[Collected data entries]

☆ ☆ ☆ ☆ ☆

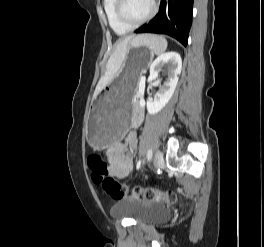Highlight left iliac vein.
I'll list each match as a JSON object with an SVG mask.
<instances>
[{
    "mask_svg": "<svg viewBox=\"0 0 264 247\" xmlns=\"http://www.w3.org/2000/svg\"><path fill=\"white\" fill-rule=\"evenodd\" d=\"M164 163L163 154L160 150H158L154 157V166L155 168H161Z\"/></svg>",
    "mask_w": 264,
    "mask_h": 247,
    "instance_id": "1",
    "label": "left iliac vein"
}]
</instances>
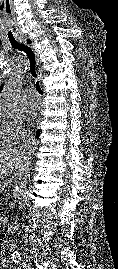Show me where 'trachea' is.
Listing matches in <instances>:
<instances>
[{"label":"trachea","instance_id":"1","mask_svg":"<svg viewBox=\"0 0 118 269\" xmlns=\"http://www.w3.org/2000/svg\"><path fill=\"white\" fill-rule=\"evenodd\" d=\"M10 44L13 48L18 49L20 51H23L26 53V55L29 58L30 61V73L33 77H37V73H36V58H35V54L33 52V50L25 45L24 43H19L17 42L15 39H9ZM36 90L38 91L39 94H43V91L41 89L40 83L39 81L36 82Z\"/></svg>","mask_w":118,"mask_h":269}]
</instances>
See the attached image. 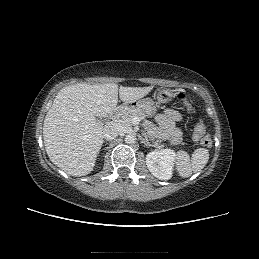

☆ ☆ ☆ ☆ ☆

### Exercise instructions
The string "label": state how many lines above contain it, giving nothing but the number.

### Result for this exercise
2